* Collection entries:

........

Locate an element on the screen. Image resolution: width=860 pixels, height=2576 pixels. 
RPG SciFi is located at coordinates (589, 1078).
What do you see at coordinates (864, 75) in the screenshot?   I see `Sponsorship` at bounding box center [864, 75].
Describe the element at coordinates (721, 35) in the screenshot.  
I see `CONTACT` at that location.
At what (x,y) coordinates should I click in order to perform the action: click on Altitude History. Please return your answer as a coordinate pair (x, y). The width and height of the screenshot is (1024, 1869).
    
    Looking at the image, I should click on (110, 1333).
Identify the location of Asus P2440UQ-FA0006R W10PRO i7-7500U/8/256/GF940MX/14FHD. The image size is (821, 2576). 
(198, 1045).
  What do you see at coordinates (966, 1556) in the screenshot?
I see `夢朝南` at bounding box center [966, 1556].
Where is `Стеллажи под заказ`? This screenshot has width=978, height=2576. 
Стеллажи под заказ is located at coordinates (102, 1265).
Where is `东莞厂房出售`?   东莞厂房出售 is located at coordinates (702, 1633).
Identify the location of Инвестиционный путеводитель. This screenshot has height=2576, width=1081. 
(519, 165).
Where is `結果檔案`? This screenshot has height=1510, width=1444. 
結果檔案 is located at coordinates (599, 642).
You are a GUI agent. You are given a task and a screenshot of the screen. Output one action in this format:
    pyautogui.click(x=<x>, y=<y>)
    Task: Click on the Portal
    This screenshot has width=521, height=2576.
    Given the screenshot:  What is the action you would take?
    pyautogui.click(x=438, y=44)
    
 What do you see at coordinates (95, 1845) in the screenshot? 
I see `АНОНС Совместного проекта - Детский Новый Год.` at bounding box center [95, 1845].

........

* Task description:
The required response is a complete, exact copy of the records.

* Response:
Locate an element on the screen. Image resolution: width=860 pixels, height=2576 pixels. 
RPG SciFi is located at coordinates (589, 1078).
What do you see at coordinates (864, 75) in the screenshot?   I see `Sponsorship` at bounding box center [864, 75].
Describe the element at coordinates (721, 35) in the screenshot.  
I see `CONTACT` at that location.
At what (x,y) coordinates should I click in order to perform the action: click on Altitude History. Please return your answer as a coordinate pair (x, y). The width and height of the screenshot is (1024, 1869).
    
    Looking at the image, I should click on (110, 1333).
Identify the location of Asus P2440UQ-FA0006R W10PRO i7-7500U/8/256/GF940MX/14FHD. The image size is (821, 2576). 
(198, 1045).
  What do you see at coordinates (966, 1556) in the screenshot?
I see `夢朝南` at bounding box center [966, 1556].
Where is `Стеллажи под заказ`? This screenshot has width=978, height=2576. 
Стеллажи под заказ is located at coordinates (102, 1265).
Where is `东莞厂房出售`?   东莞厂房出售 is located at coordinates (702, 1633).
Identify the location of Инвестиционный путеводитель. This screenshot has height=2576, width=1081. 
(519, 165).
Where is `結果檔案`? This screenshot has height=1510, width=1444. 
結果檔案 is located at coordinates (599, 642).
You are a GUI agent. You are given a task and a screenshot of the screen. Output one action in this format:
    pyautogui.click(x=<x>, y=<y>)
    Task: Click on the Portal
    This screenshot has width=521, height=2576.
    Given the screenshot:  What is the action you would take?
    pyautogui.click(x=438, y=44)
    
 What do you see at coordinates (95, 1845) in the screenshot? 
I see `АНОНС Совместного проекта - Детский Новый Год.` at bounding box center [95, 1845].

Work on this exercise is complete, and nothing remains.